(Page-level text extractions)
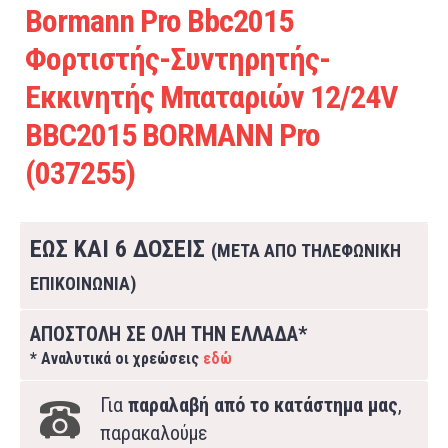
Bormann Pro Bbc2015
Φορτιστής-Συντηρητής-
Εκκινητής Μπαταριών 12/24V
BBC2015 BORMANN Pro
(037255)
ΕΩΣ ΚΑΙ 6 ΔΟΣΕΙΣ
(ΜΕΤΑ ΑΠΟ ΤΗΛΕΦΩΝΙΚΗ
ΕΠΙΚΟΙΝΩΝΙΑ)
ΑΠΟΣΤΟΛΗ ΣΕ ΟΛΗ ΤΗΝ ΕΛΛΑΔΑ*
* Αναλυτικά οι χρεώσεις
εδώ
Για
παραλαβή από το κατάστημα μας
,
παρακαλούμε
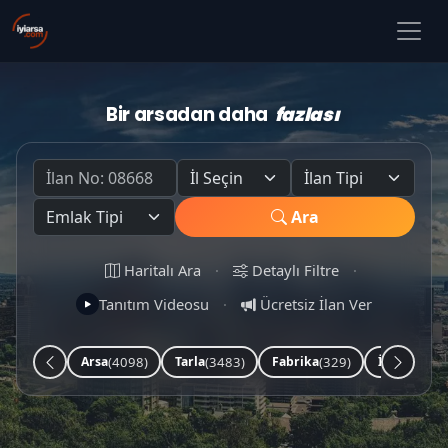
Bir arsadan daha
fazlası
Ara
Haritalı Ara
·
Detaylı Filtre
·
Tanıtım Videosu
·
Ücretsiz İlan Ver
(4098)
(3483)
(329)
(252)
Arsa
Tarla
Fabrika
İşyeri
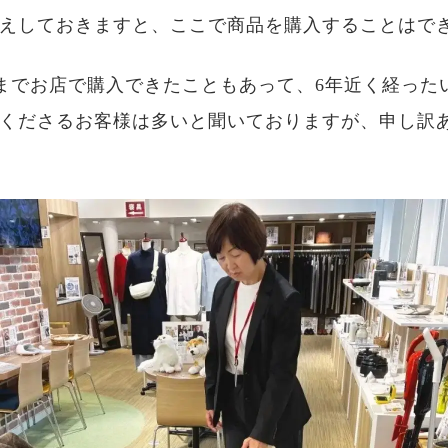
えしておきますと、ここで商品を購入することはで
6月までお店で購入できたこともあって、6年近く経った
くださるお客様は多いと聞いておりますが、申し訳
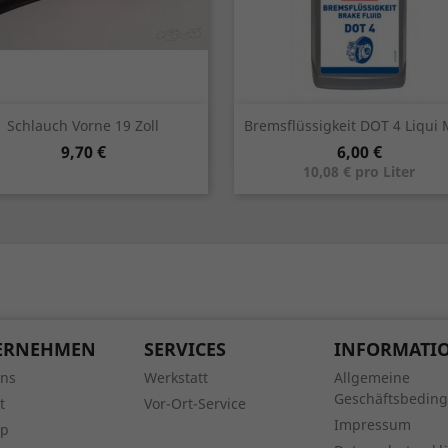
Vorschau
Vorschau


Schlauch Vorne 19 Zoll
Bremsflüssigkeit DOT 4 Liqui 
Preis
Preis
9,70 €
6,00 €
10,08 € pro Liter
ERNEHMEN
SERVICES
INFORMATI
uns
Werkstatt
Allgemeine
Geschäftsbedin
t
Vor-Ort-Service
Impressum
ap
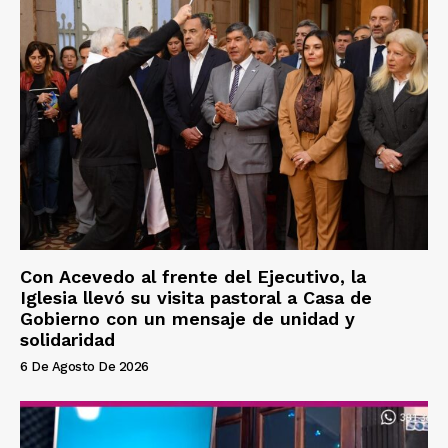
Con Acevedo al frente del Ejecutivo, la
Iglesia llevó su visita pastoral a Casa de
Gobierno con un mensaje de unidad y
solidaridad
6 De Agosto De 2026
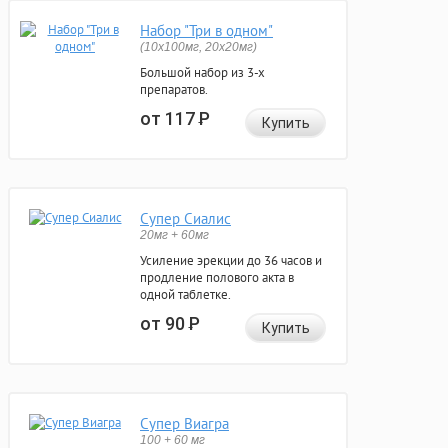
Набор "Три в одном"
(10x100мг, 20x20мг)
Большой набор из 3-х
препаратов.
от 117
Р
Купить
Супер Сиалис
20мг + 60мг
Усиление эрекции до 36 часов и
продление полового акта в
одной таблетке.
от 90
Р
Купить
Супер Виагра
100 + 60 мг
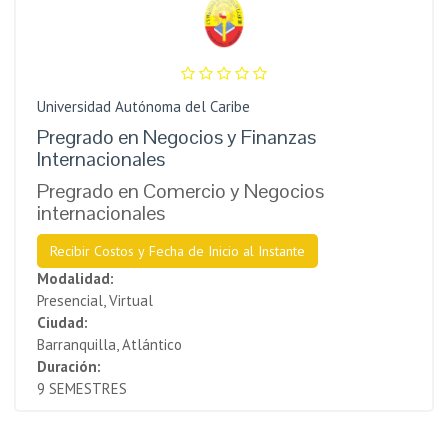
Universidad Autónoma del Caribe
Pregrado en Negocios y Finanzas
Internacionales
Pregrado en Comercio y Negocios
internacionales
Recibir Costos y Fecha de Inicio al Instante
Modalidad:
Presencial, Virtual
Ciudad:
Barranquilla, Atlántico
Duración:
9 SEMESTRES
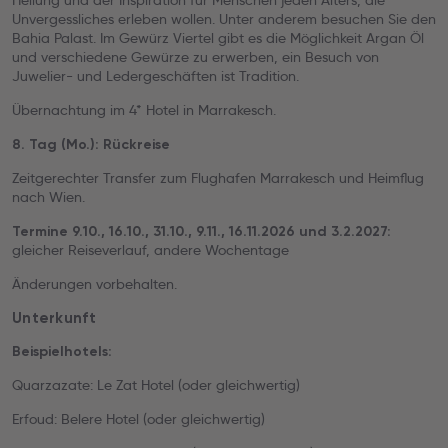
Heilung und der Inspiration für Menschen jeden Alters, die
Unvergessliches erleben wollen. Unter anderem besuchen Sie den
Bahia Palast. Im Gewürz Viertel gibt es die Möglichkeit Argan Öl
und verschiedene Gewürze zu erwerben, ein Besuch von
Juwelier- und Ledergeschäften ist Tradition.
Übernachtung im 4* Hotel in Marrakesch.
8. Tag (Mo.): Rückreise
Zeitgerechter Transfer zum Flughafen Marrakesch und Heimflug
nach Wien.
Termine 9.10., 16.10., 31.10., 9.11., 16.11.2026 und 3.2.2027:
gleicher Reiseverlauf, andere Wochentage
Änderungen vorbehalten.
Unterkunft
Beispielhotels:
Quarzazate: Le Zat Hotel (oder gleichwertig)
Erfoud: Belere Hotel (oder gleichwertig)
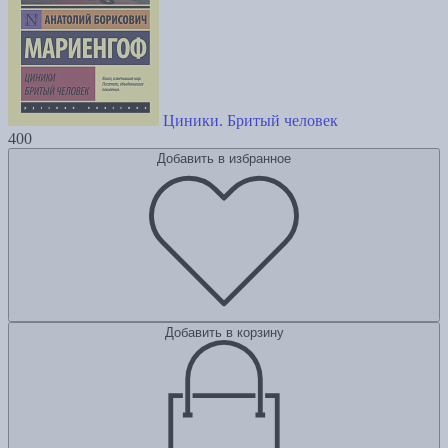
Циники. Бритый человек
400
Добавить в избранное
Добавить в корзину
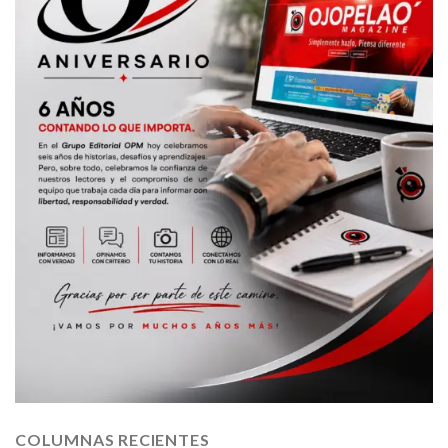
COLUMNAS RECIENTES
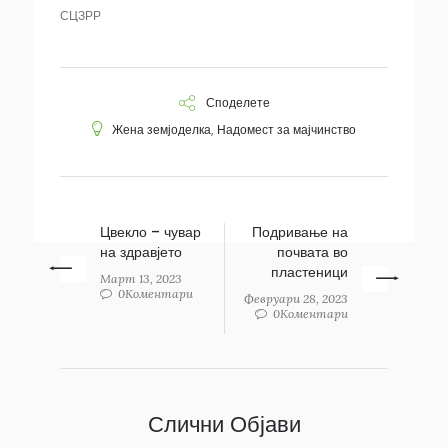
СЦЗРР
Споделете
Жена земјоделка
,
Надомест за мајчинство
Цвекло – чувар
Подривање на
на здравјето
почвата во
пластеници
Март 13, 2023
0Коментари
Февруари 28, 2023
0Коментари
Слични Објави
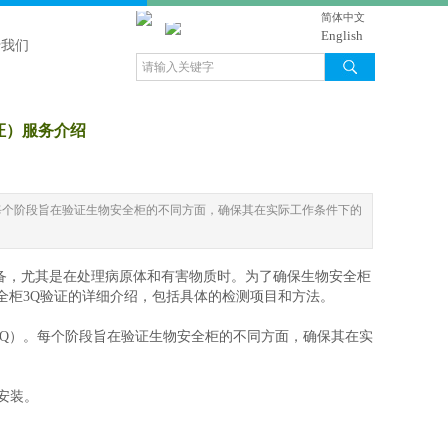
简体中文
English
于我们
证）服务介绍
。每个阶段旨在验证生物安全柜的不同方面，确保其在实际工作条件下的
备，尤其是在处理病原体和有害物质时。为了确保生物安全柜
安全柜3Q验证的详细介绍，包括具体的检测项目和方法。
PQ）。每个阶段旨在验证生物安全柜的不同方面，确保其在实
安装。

...

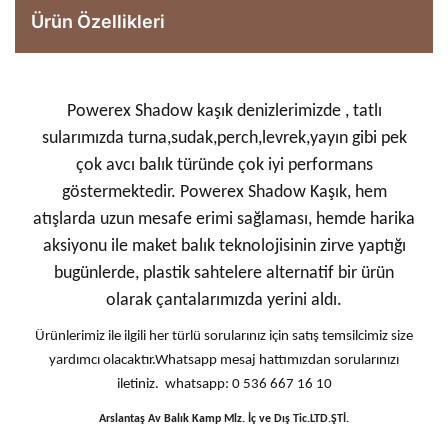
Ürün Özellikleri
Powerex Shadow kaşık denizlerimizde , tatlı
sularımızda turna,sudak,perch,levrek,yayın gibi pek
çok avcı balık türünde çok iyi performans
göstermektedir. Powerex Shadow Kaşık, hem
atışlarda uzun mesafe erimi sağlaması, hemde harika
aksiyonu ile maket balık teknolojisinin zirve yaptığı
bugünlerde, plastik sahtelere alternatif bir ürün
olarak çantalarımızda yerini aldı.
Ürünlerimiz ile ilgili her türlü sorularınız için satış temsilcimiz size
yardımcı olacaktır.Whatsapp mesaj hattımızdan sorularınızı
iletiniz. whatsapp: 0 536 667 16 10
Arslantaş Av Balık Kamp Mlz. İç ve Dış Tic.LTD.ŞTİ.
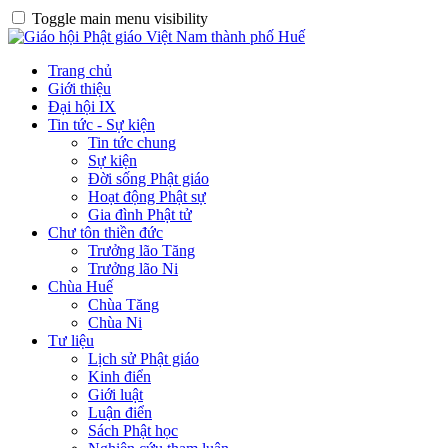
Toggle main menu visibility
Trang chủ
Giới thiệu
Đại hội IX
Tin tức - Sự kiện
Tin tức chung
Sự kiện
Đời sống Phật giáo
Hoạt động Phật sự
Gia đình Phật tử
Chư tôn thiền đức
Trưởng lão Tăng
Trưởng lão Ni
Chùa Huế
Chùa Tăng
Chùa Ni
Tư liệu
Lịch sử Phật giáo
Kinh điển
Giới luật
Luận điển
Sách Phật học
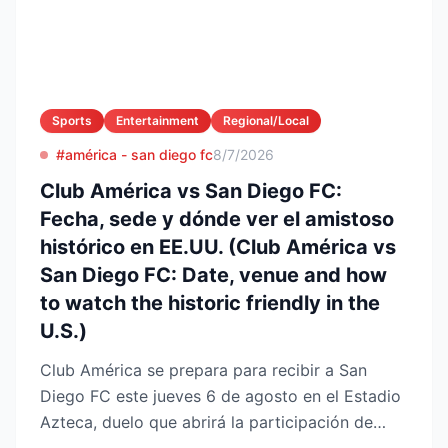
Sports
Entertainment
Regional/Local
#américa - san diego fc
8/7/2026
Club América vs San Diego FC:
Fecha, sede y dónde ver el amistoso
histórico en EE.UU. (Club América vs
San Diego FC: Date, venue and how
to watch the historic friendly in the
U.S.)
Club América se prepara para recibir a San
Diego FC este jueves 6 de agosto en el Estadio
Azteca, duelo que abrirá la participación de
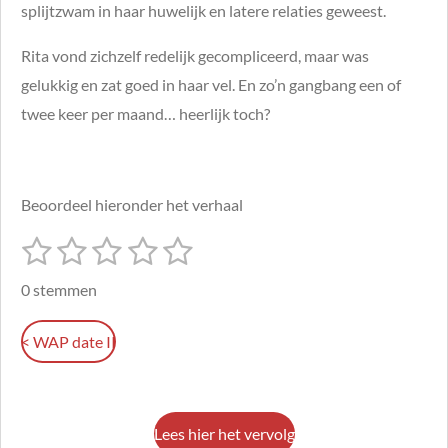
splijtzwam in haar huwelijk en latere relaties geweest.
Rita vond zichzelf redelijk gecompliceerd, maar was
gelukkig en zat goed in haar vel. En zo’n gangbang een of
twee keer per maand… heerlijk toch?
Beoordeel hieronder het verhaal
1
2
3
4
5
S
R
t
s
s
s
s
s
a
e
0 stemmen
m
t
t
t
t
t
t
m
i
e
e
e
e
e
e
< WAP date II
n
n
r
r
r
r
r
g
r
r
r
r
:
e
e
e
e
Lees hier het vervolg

* * *

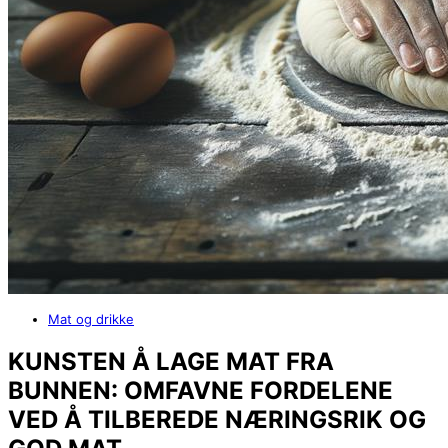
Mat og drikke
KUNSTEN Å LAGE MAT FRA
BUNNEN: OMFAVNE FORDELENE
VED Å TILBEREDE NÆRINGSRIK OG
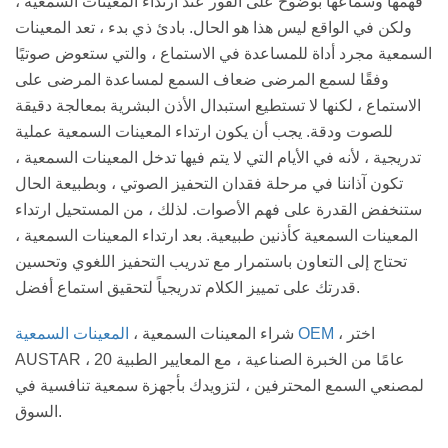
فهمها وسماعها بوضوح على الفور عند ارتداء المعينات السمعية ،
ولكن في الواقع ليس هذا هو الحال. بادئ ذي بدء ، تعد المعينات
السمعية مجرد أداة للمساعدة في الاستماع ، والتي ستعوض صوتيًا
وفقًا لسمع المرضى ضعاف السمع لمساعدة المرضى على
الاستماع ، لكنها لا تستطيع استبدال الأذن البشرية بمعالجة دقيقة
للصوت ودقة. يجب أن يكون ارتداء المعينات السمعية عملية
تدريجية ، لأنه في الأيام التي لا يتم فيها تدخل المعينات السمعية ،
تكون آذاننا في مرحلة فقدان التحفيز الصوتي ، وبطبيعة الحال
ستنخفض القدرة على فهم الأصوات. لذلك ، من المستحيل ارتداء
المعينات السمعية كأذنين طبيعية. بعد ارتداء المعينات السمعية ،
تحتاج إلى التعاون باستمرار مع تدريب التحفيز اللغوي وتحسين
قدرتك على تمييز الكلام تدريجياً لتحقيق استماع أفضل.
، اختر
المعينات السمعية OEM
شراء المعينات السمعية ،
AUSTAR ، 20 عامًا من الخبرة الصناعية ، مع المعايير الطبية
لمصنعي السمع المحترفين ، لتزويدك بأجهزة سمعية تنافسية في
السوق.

== Assignment ==
Pull every line with the word "haar" from the data.

== Result of this exercise ==
splijtzwam in haar huwelijk en latere relaties geweest.
gelukkig en zat goed in haar vel. En zo’n gangbang een of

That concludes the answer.